[Collected data]
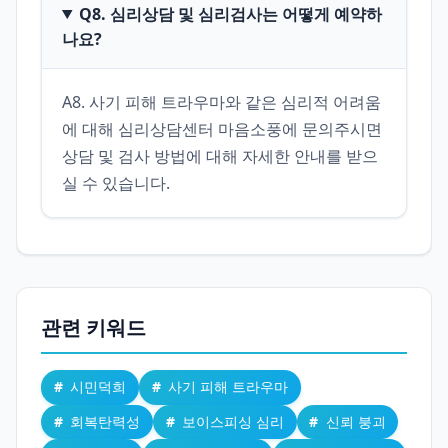
Q8. 심리상담 및 심리검사는 어떻게 예약하
나요?
A8. 사기 피해 트라우마와 같은 심리적 어려움
에 대해 심리상담센터 마음소풍에 문의주시면 
상담 및 검사 방법에 대해 자세한 안내를 받으
실 수 있습니다.
관련 키워드
시민덕희
사기 피해 트라우마
회복탄력성
보이스피싱 심리
신뢰 붕괴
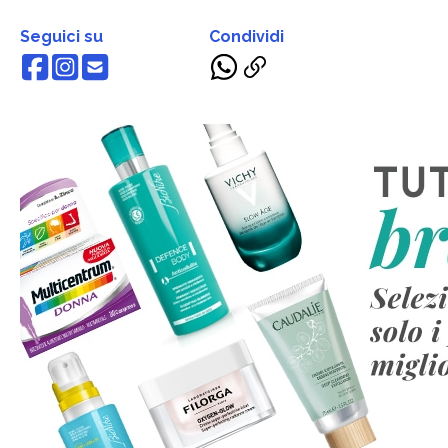
Seguici su
Condividi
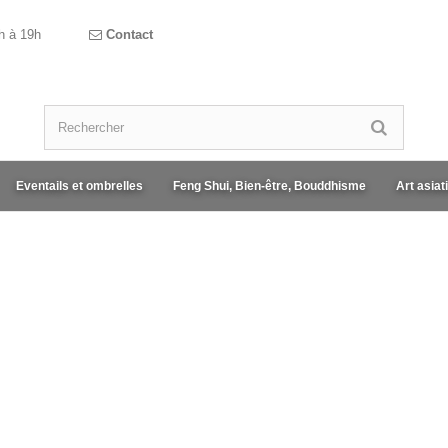
h à 19h
Contact
Eventails et ombrelles
Feng Shui, Bien-être, Bouddhisme
Art asiat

→ **EXERCISE AIM**: An exact copy of every line above is needed, without the images.

→ **EXPECTED ANSWER**:
Q8. 심리상담 및 심리검사는 어떻게 예약하
나요?
A8. 사기 피해 트라우마와 같은 심리적 어려움
에 대해 심리상담센터 마음소풍에 문의주시면 
상담 및 검사 방법에 대해 자세한 안내를 받으
실 수 있습니다.
관련 키워드
시민덕희
사기 피해 트라우마
회복탄력성
보이스피싱 심리
신뢰 붕괴
Seguici su
Condividi
h à 19h
Contact
Eventails et ombrelles
Feng Shui, Bien-être, Bouddhisme
Art asiat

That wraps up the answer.